Exercise — All lines from the one that contains "تنظیم لایحه" through the final line of the entries must be repeated exactly. No other lines belong in the output.

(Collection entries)
****************

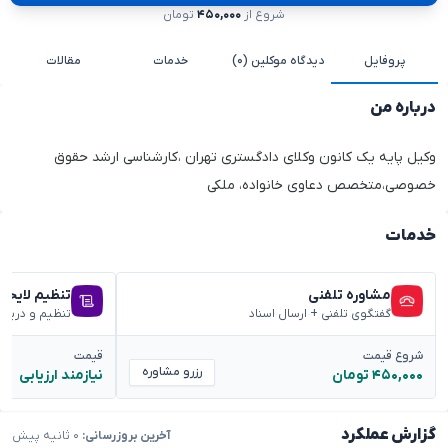
شروع از
۴۵۰,۰۰۰
تومان
پروفایل
دیدگاه موکلین (۰)
خدمات
مقالات
درباره من
وکیل پایه یک کانون وکلای دادگستری تهران ،کارشناسی ارشد حقوق
خصوصی،متخصص دعاوی خانواده، ملکی
خدمات
مشاوره تلفنی
تنظیم لایحه
گفتگوی تلفنی + ارسال اسناد
تنظیم و دریا
شروع قیمت
قیمت
رزرو مشاوره
۴۵۰,۰۰۰ تومان
نیازمند ارزیابی
گزارش عملکرد
آخرین بروزرسانی:
۰ ثانیه پیش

****************

Response box —
تنظیم لایحه
گفتگوی تلفنی + ارسال اسناد
تنظیم و دریا
شروع قیمت
قیمت
رزرو مشاوره
۴۵۰,۰۰۰ تومان
نیازمند ارزیابی
گزارش عملکرد
آخرین بروزرسانی:
۰ ثانیه پیش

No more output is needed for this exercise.